Perhaps he didn’t require prophetic eyes to see what was obvious. I was the one who was blinded by love, unable to see what was so naked. Because of you, I left the Central Region for Legon one weekend. I was about to take tests. I needed to catch up on notes and schoolwork. I understood that my education was important to my future, but so was yours. So I travelled the entire distance. I casually asked you the night before whether you wanted to go home on Saturday. It was something you did on occasion. You said you’d stay on campus. I didn’t inform you I was going to Legon that Saturday. I arrived and went to your room. On prior occasions, I was present. Despite the fact that it was the first time I had arrived without your knowledge. Your roommate instructed whoever it was to come in when I knocked. None of you had any idea it was your UCC lover. I didn’t anticipate you to be sharing a bowl with a handsome gentleman.

He had his left hand on your lap and the banku and okro you were eating were almost completed. You were laughing and conversing. When I entered your room, I noticed how shocked you were, and how you attempted to seem normal by introducing the other person as your National Service teaching Assistant who had come to help you learn certain issues. You said you were hungry after studying, so you and your friends got some food. I felt wounded and envious. I was unhappy with myself for not choosing Legon forms that would allow me to be near to you. I blamed myself for everything you did to me, despite the fact that it was obvious that I was too wonderful for you. I believed your tale. I apologised to you when you were furious with me for dropping by unexpectedly. I came back as though nothing had occurred. That vac, your mother summoned me to your home.

She began telling me how disappointed she was in me.

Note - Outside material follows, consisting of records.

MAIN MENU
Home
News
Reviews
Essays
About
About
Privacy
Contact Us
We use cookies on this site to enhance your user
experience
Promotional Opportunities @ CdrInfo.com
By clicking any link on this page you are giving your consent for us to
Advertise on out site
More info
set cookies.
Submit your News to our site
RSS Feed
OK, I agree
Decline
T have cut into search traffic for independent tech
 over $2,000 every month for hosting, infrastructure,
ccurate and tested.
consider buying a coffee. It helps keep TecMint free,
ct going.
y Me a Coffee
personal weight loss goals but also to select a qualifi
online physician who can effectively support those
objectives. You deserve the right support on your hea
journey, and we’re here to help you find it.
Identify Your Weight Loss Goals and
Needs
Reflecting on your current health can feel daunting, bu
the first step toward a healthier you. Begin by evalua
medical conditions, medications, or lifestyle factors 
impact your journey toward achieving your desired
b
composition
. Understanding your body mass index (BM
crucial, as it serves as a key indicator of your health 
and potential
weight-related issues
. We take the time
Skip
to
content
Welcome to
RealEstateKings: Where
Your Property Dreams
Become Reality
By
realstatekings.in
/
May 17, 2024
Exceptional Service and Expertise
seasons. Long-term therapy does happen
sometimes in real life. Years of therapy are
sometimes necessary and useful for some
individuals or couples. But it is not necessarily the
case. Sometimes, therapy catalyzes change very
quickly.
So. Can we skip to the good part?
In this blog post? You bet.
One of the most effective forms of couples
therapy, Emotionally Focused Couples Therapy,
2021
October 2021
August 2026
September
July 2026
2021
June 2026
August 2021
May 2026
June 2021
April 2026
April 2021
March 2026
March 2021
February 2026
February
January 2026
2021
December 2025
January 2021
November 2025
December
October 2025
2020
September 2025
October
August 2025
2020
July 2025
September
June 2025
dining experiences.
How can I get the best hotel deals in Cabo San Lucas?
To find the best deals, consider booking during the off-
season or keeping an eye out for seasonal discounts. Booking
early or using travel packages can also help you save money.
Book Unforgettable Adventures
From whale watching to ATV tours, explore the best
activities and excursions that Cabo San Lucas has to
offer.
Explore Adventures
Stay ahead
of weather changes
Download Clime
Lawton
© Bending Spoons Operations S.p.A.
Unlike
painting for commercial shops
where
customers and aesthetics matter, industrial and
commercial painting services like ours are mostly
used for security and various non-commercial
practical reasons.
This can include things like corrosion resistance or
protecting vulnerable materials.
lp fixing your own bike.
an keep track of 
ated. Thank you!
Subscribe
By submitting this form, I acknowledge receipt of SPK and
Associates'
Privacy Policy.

You were present. You were fixed on me. I’d noticed you’d gained weight, but nothing else came to mind. You were pregnant, and your mother mistook me for the father. You didn’t even refute it when she came to that conclusion. You didn’t tell her that the last time we did it was more than 6 months ago, and I was using protection. That was the point at which I’d had enough. I informed your mother of the truth. I told her you were cheating on me with your school’s TA. I informed her about my conversations with your roommate and how she was having trouble sleeping at midnight since the two of you were fighting with only a blanket covering you for privacy. You sighed at the delicacy of his touch because you assumed she was fast asleep.

After that, your mother apologised to me, and I went home. I needed to safeguard my reputation. You came to my residence to find out why I would betray you in this manner. You expected me to assume apologetic responsibility for a kid I did not father? What were you expecting from me? Our breakup was hard, but I have no regrets. The only thing I regret is that I trusted you and shared five years of my life with you. I was just sixteen years old and felt I was mature enough to grasp love. Now that I’m 21, I’m not even sure what love is. I attempted to withdraw funds from our joint account and offer you half, even knowing you contributed only about 25 to 30%. I was informed that you had already withdrawn the $20,000 from the account. I will never leave you that money. It is the only recompense I have received for all of the anguish you have caused me.

You switched hostels. Your folks stated you spent your vacation with your grandparents in Ho. They urged me to wait until you got home to talk about money, and they weren’t present when we opened the account at 18. When you returned, you stated that you had spent the money. You’ve done a lot of damage to me. This is something I’m thinking about. I haven’t informed you, but I’d want to perform rituals on you. I want you to feel some remorse for bringing me misery. I’m sure you’ll read this. I know you read this website. I would have mentioned your name, but the administrators will delete it. Return my money, or you will never be happy in your life. I won’t say anything else.